### WHAT THE TASK ASKS
Only certain lines below are wanted: those starting at the line containing "brilliantly captures the" and ending at the line containing "developed and deployed.", both included, each retyped exactly.

### SOURCE DATA
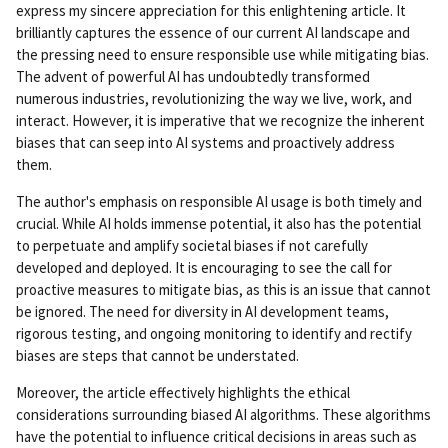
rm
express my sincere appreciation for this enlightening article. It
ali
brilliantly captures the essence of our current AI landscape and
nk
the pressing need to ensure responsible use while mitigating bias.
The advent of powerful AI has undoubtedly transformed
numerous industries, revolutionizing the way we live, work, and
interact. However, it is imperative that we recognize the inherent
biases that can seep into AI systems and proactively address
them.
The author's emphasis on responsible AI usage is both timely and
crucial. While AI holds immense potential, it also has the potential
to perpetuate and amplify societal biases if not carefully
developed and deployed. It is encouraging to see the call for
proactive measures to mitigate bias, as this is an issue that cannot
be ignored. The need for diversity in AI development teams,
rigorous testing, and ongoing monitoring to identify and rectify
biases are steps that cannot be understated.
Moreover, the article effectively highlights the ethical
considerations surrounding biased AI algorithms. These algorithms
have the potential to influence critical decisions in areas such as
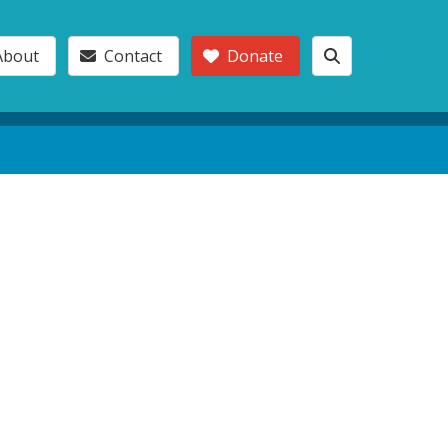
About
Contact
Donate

---

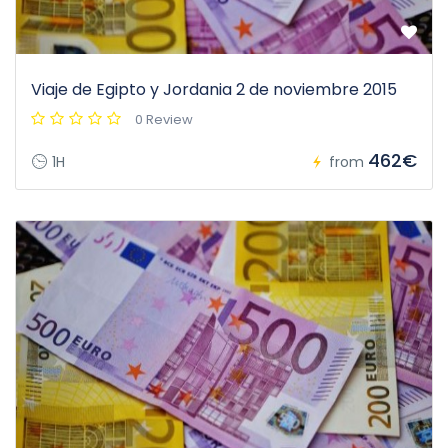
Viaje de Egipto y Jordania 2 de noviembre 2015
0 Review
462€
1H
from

### TASK RESPONSE
brilliantly captures the essence of our current AI landscape and
nk
the pressing need to ensure responsible use while mitigating bias.
The advent of powerful AI has undoubtedly transformed
numerous industries, revolutionizing the way we live, work, and
interact. However, it is imperative that we recognize the inherent
biases that can seep into AI systems and proactively address
them.
The author's emphasis on responsible AI usage is both timely and
crucial. While AI holds immense potential, it also has the potential
to perpetuate and amplify societal biases if not carefully
developed and deployed. It is encouraging to see the call for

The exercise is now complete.